(Data excerpts)
*** Block opens ***
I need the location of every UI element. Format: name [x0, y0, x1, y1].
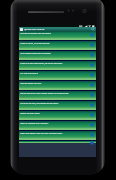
staticText: "Hope for the best, but prepare for the … — [20, 102, 89, 104]
button[interactable]: Search — [91, 27, 95, 31]
button[interactable]: "A picture is worth a thousand words" — [19, 141, 96, 143]
button[interactable]: "When the going gets tough, the tough ge… — [19, 61, 96, 71]
staticText: "No man is an island" — [20, 72, 89, 74]
button[interactable]: "The pen is mightier than the sword" — [19, 31, 96, 41]
button[interactable]: "No man is an island" — [19, 71, 96, 81]
staticText: "The squeaky wheel gets the grease" — [20, 52, 89, 54]
button[interactable]: App icon — [20, 28, 23, 31]
button[interactable]: "People who live in glass houses should … — [19, 91, 96, 101]
staticText: "The pen is mightier than the sword" — [20, 32, 89, 34]
button[interactable]: "Keep your friends close and your enemie… — [19, 131, 96, 141]
button[interactable]: "Hope for the best, but prepare for the … — [19, 101, 96, 111]
staticText: "When the going gets tough, the tough ge… — [20, 62, 89, 64]
button[interactable]: "Fortune favors the bold" — [19, 81, 96, 91]
button[interactable]: "Better late than never" — [19, 111, 96, 121]
button[interactable]: "Birds of a feather flock together" — [19, 121, 96, 131]
staticText: "When in Rome, do as the Romans" — [20, 42, 89, 44]
button[interactable]: "When in Rome, do as the Romans" — [19, 41, 96, 51]
staticText: "Birds of a feather flock together" — [20, 122, 89, 124]
staticText: "Better late than never" — [20, 112, 89, 114]
staticText: "Fortune favors the bold" — [20, 82, 89, 84]
staticText: "People who live in glass houses should … — [20, 92, 89, 94]
button[interactable]: "The squeaky wheel gets the grease" — [19, 51, 96, 61]
staticText: "Keep your friends close and your enemie… — [20, 132, 89, 134]
staticText: Quotes and Sayings — [24, 28, 45, 31]
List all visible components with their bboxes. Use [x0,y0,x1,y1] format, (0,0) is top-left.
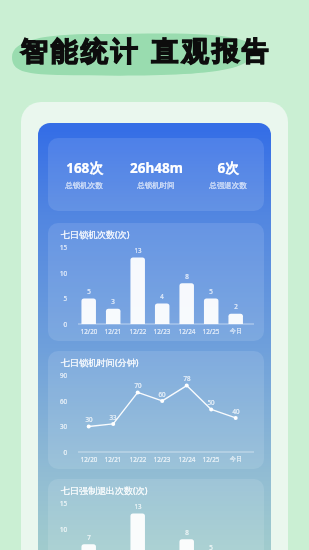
staticText: 总锁机时间 [137,181,175,190]
staticText: 13 [128,246,148,254]
staticText: 13 [128,502,148,510]
staticText: 33 [103,413,123,421]
staticText: 70 [128,381,148,389]
staticText: 总锁机次数 [65,181,103,190]
staticText: 12/24 [175,455,199,463]
staticText: 40 [226,407,246,415]
staticText: 12/20 [77,327,101,335]
staticText: 七日锁机时间(分钟) [61,356,139,368]
staticText: 12/22 [126,455,150,463]
staticText: 12/21 [101,327,125,335]
staticText: 5 [48,294,67,302]
staticText: 今日 [224,327,248,335]
button[interactable]: 七日强制退出次数(次) [48,479,264,550]
staticText: 168次 [66,159,103,177]
staticText: 30 [48,422,67,430]
staticText: 7 [79,533,99,541]
staticText: 10 [48,269,67,277]
staticText: 60 [152,390,172,398]
staticText: 60 [48,397,67,405]
staticText: 12/25 [199,455,223,463]
staticText: 12/20 [77,455,101,463]
staticText: 6次 [217,159,239,177]
staticText: 15 [48,243,67,251]
staticText: 5 [79,287,99,295]
staticText: 12/25 [199,327,223,335]
button[interactable]: 七日锁机次数(次) [48,223,264,341]
staticText: 8 [177,272,197,280]
staticText: 3 [103,297,123,305]
button[interactable]: 168次 [48,138,264,211]
staticText: 12/21 [101,455,125,463]
staticText: 12/22 [126,327,150,335]
staticText: 12/24 [175,327,199,335]
staticText: 26h48m [130,159,183,177]
staticText: 4 [152,292,172,300]
staticText: 0 [48,320,67,328]
staticText: 90 [48,371,67,379]
staticText: 5 [201,287,221,295]
staticText: 10 [48,525,67,533]
staticText: 七日强制退出次数(次) [61,484,148,496]
staticText: 5 [201,543,221,550]
staticText: 12/23 [150,455,174,463]
staticText: 0 [48,448,67,456]
staticText: 78 [177,374,197,382]
staticText: 15 [48,499,67,507]
staticText: 今日 [224,455,248,463]
staticText: 30 [79,415,99,423]
staticText: 2 [226,302,246,310]
staticText: 总强退次数 [209,181,247,190]
button[interactable]: 七日锁机时间(分钟) [48,351,264,469]
staticText: 12/23 [150,327,174,335]
staticText: 七日锁机次数(次) [61,228,130,240]
staticText: 8 [177,528,197,536]
staticText: 50 [201,398,221,406]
*** Block closes ***
Would you retype every record above exactly, leaving out the pictures?

I need the location of every UI element. Format: name [x0, y0, x1, y1].
staticText: "Hope for the best, but prepare for the … — [20, 102, 89, 104]
button[interactable]: Search — [91, 27, 95, 31]
button[interactable]: "A picture is worth a thousand words" — [19, 141, 96, 143]
button[interactable]: "When the going gets tough, the tough ge… — [19, 61, 96, 71]
staticText: "No man is an island" — [20, 72, 89, 74]
button[interactable]: "The pen is mightier than the sword" — [19, 31, 96, 41]
button[interactable]: "No man is an island" — [19, 71, 96, 81]
staticText: "The squeaky wheel gets the grease" — [20, 52, 89, 54]
button[interactable]: App icon — [20, 28, 23, 31]
button[interactable]: "People who live in glass houses should … — [19, 91, 96, 101]
staticText: "The pen is mightier than the sword" — [20, 32, 89, 34]
button[interactable]: "Keep your friends close and your enemie… — [19, 131, 96, 141]
button[interactable]: "Hope for the best, but prepare for the … — [19, 101, 96, 111]
staticText: "When the going gets tough, the tough ge… — [20, 62, 89, 64]
button[interactable]: "Fortune favors the bold" — [19, 81, 96, 91]
button[interactable]: "Better late than never" — [19, 111, 96, 121]
button[interactable]: "Birds of a feather flock together" — [19, 121, 96, 131]
staticText: "When in Rome, do as the Romans" — [20, 42, 89, 44]
button[interactable]: "When in Rome, do as the Romans" — [19, 41, 96, 51]
staticText: "Birds of a feather flock together" — [20, 122, 89, 124]
staticText: "Better late than never" — [20, 112, 89, 114]
staticText: "Fortune favors the bold" — [20, 82, 89, 84]
staticText: "People who live in glass houses should … — [20, 92, 89, 94]
button[interactable]: "The squeaky wheel gets the grease" — [19, 51, 96, 61]
staticText: "Keep your friends close and your enemie… — [20, 132, 89, 134]
staticText: Quotes and Sayings — [24, 28, 45, 31]
List all visible components with their bboxes. Use [x0,y0,x1,y1] format, (0,0) is top-left.
staticText: 总锁机时间 [137,181,175,190]
staticText: 13 [128,246,148,254]
staticText: 13 [128,502,148,510]
staticText: 33 [103,413,123,421]
staticText: 70 [128,381,148,389]
staticText: 总锁机次数 [65,181,103,190]
staticText: 12/24 [175,455,199,463]
staticText: 40 [226,407,246,415]
staticText: 12/20 [77,327,101,335]
staticText: 七日锁机时间(分钟) [61,356,139,368]
staticText: 12/22 [126,455,150,463]
staticText: 12/21 [101,327,125,335]
staticText: 5 [48,294,67,302]
staticText: 今日 [224,327,248,335]
button[interactable]: 七日强制退出次数(次) [48,479,264,550]
staticText: 168次 [66,159,103,177]
staticText: 30 [48,422,67,430]
staticText: 7 [79,533,99,541]
staticText: 10 [48,269,67,277]
staticText: 60 [152,390,172,398]
staticText: 60 [48,397,67,405]
staticText: 12/25 [199,455,223,463]
staticText: 12/20 [77,455,101,463]
staticText: 6次 [217,159,239,177]
staticText: 15 [48,243,67,251]
staticText: 5 [79,287,99,295]
staticText: 12/25 [199,327,223,335]
button[interactable]: 七日锁机次数(次) [48,223,264,341]
staticText: 8 [177,272,197,280]
staticText: 3 [103,297,123,305]
button[interactable]: 168次 [48,138,264,211]
staticText: 12/21 [101,455,125,463]
staticText: 12/22 [126,327,150,335]
staticText: 12/24 [175,327,199,335]
staticText: 26h48m [130,159,183,177]
staticText: 4 [152,292,172,300]
staticText: 0 [48,320,67,328]
staticText: 90 [48,371,67,379]
staticText: 5 [201,287,221,295]
staticText: 10 [48,525,67,533]
staticText: 七日强制退出次数(次) [61,484,148,496]
staticText: 5 [201,543,221,550]
staticText: 12/23 [150,455,174,463]
staticText: 0 [48,448,67,456]
staticText: 78 [177,374,197,382]
staticText: 15 [48,499,67,507]
staticText: 今日 [224,455,248,463]
staticText: 30 [79,415,99,423]
staticText: 2 [226,302,246,310]
staticText: 总强退次数 [209,181,247,190]
button[interactable]: 七日锁机时间(分钟) [48,351,264,469]
staticText: 12/23 [150,327,174,335]
staticText: 七日锁机次数(次) [61,228,130,240]
staticText: 8 [177,528,197,536]
staticText: 50 [201,398,221,406]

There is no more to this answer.